Oh goodness. the poor thing.

No room here sadly. I hope someone with good bunny knowledge can give him a good home.


----------



## Funky (Dec 8, 2012)

I have seen in on Facebook! 
Richard will break up with me so I cannot bring another bun home!
He looks like my Elliot!
If somebody take him I can give massive cage for free only for genuine person who would take care of him.
Cage is 6footby 2 foot


----------



## Lopside (Mar 20, 2012)

Is there a link I can share on a welfare group?


----------



## Lil Miss (Dec 11, 2010)

no room here for an indoor bun either really, im already having to find space indoors for mum and her litter, which is going to be hard when they need seperating, im so not set up for indoor bunnies


----------



## Summersky (Aug 11, 2012)

Funky said:


> I have seen in on Facebook!
> Richard will break up with me so I cannot bring another bun home!
> He looks like my Elliot!
> If somebody take him I can give massive cage for free only for genuine person who would take care of him.
> Cage is 6footby 2 foot


That is really kind funky.


----------



## hazyreality (Jan 11, 2009)

I was tempted to ask you to foster him for me until the warmer weather Funky but I don't know what I will do if he doesn't bond!
Bernie, do you have room at the inn?


----------



## hazyreality (Jan 11, 2009)

No link Lopside. He was on a "rabbits for free" they all hounded her about the size of the cage and scared her off and she removed it, but I got who it was so have been in contact with her.


----------



## Funky (Dec 8, 2012)

Maybe she wants bigger cage?


----------



## Funky (Dec 8, 2012)

hazyreality said:


> I was tempted to ask you to foster him for me until the warmer weather Funky but I don't know what I will do if he doesn't bond!
> Bernie, do you have room at the inn?


I would foster but you would have to talk to Richard and told him that I am fostering as he wouldn't believe me!

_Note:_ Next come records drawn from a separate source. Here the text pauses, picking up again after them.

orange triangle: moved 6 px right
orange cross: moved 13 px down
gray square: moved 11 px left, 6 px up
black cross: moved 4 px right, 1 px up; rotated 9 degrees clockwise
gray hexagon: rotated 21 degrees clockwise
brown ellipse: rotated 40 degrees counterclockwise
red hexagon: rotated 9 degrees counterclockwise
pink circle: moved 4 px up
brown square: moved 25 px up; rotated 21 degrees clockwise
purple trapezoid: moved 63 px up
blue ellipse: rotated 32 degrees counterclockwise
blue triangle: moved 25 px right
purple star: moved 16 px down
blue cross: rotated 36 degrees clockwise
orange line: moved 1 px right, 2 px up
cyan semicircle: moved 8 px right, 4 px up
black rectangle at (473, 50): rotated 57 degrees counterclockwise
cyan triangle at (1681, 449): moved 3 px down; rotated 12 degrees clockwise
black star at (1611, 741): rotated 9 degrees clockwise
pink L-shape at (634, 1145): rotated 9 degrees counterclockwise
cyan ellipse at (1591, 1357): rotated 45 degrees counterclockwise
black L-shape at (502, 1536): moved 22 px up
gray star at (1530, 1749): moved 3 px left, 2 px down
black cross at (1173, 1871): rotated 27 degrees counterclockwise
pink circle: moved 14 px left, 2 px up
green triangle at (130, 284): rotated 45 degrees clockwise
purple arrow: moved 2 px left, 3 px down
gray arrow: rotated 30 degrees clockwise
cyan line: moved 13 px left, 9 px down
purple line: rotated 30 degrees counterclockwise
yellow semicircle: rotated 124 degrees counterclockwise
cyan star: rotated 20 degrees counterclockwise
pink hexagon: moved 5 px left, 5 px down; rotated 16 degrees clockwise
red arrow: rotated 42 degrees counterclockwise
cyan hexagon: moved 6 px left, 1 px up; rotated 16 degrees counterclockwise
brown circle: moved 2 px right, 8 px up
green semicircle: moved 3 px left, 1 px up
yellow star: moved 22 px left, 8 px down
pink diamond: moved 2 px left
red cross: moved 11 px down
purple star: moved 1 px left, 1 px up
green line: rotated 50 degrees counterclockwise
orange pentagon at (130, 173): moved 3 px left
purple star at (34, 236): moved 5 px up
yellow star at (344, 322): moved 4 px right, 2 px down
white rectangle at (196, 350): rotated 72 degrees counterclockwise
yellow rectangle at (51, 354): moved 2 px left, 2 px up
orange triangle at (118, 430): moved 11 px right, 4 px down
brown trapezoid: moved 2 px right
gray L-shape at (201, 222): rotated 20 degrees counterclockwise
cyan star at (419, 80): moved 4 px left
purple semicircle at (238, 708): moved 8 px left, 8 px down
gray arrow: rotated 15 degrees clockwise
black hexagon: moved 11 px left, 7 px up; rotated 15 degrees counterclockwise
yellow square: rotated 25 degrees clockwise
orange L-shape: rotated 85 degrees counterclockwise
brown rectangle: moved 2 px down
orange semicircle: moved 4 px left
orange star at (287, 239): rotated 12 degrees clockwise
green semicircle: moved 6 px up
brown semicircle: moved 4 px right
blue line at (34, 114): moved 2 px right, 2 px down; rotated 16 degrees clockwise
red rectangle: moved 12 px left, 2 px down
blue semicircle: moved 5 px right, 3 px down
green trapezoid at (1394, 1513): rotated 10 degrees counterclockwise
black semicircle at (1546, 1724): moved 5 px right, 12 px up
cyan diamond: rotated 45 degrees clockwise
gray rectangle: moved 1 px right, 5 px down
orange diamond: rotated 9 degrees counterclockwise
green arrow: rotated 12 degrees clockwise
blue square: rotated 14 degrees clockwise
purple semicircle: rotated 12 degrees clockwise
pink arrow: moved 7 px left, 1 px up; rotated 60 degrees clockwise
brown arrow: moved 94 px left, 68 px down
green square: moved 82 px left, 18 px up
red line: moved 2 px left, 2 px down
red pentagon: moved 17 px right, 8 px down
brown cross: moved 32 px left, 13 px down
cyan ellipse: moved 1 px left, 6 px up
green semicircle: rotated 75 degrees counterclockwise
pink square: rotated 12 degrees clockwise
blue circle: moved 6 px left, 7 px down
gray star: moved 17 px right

He still thinks Millie and Chester are foster buns hahahahha


----------



## emzybabe (Jun 30, 2009)

Stunning boy but I'm on a no more pets ban


----------



## StormyThai (Sep 11, 2013)

I really, really wish I could help. But I have a possible move in the near future so it would be irresponsible of me to take any more in 
Also if I understand correctly he is an entire buck, so he would have to be neutered before he came in because I can't risk the referred aggression with my other groups.


----------



## hazyreality (Jan 11, 2009)

Bumping, still no luck finding a foster or a home


----------



## Funky (Dec 8, 2012)

Anybody who able to help with transport.
There is a person who would take bunny but he needs to go from
Grimsby to scotch corner and than it will make his way to that person.
Anybody here from That area who may be able to help?


----------



## Summersky (Aug 11, 2012)

Funky said:


> Anybody who able to help with transport.
> There is a person who would take bunny but he needs to go from
> Grimsby to scotch corner and than it will make his way to that person.
> Anybody here from That area who may be able to help?


Sorry. I'm down south, but I really hope you can pull this off and get this bun to a good home.


----------



## Funky (Dec 8, 2012)

It is a talk that I foster him for a week.
I can't let him to go to bad home! He looks like my Elliot.


----------